Alex Higgins: The People’s Champion BBC 4 10.35pm, produced and directed by Jason Bernard, with commentary from James Nesbitt.

alex higgins

I’m not sure Alex would have liked this hagiography to have been relegated to a place after the darts and the lager-lite personality of Eric Bristow. Alex did his talking with the cue. Raw talent.  He was twice world snooker champion in 1972, in his first attempt and, more memorably ten years later, when he made a Rocky-style comeback from the snooker dead to claim it again, crying, clutching the trophy, his wife with his little blonde haired girl clinging to his neck. If it was a film you’d have cut there and everybody would have left the cinema with a pebble in their throat.
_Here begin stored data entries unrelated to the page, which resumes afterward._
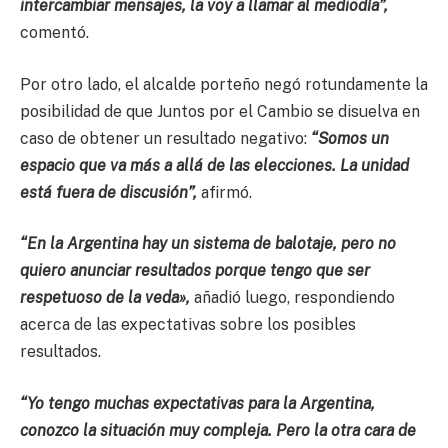
intercambiar mensajes, la voy a llamar al mediodía”,
comentó.
Por otro lado, el alcalde porteño negó rotundamente la
posibilidad de que Juntos por el Cambio se disuelva en
caso de obtener un resultado negativo:
“Somos un
espacio que va más a allá de las elecciones. La unidad
está fuera de discusión”,
afirmó.
“En la Argentina hay un sistema de balotaje, pero no
quiero anunciar resultados porque tengo que ser
respetuoso de la veda»,
añadió luego, respondiendo
acerca de las expectativas sobre los posibles
resultados.
“Yo tengo muchas expectativas para la Argentina,
conozco la situación muy compleja. Pero la otra cara de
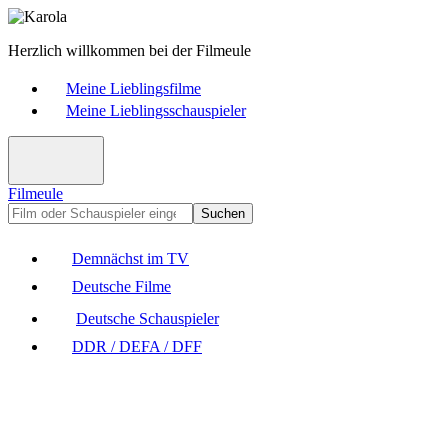
Herzlich willkommen bei der Filmeule
Meine Lieblingsfilme
Meine Lieblingsschauspieler
Filmeule
Suchen
Demnächst im TV
Deutsche Filme
Deutsche Schauspieler
DDR / DEFA / DFF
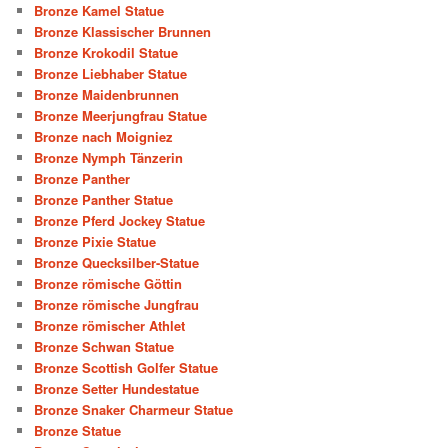
Bronze Kamel Statue
Bronze Klassischer Brunnen
Bronze Krokodil Statue
Bronze Liebhaber Statue
Bronze Maidenbrunnen
Bronze Meerjungfrau Statue
Bronze nach Moigniez
Bronze Nymph Tänzerin
Bronze Panther
Bronze Panther Statue
Bronze Pferd Jockey Statue
Bronze Pixie Statue
Bronze Quecksilber-Statue
Bronze römische Göttin
Bronze römische Jungfrau
Bronze römischer Athlet
Bronze Schwan Statue
Bronze Scottish Golfer Statue
Bronze Setter Hundestatue
Bronze Snaker Charmeur Statue
Bronze Statue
Alex, of course, couldn’t leave it there, wouldn’t leave it there. He died in 2010 of throat cancer. Pictures taken during that period are not kind. Whirlwind Jimmy White spoke of him as a friend and mentor, the player he most admired and came closest to emulating, especially with his own well-documented gambling habit. Ronnie O’Sullivan spoke of his admiration for the Hurricane and, in terms of snooker ability, arguably is a bitter player than both Whirlwind and Hurricane. Steve Davis dominant near the end of Higgins’s career and Ray Reardon at the beginning of it had more wins, made more money, but somehow always left you feeling short. For Hurricane Higgins it wasn’t about the money it was about being gallus and being number one. He was people’s champion because he had that bit of swagger. He looked as if he was just going for a hit about with the boys. On form nobody could stop him. Ray Reardon said he had never seen anyone that could play as well with a drink in him than Hurricane Higgins. He should come to Dalmuir. I’ve never seen anybody play anything well without a drink in them.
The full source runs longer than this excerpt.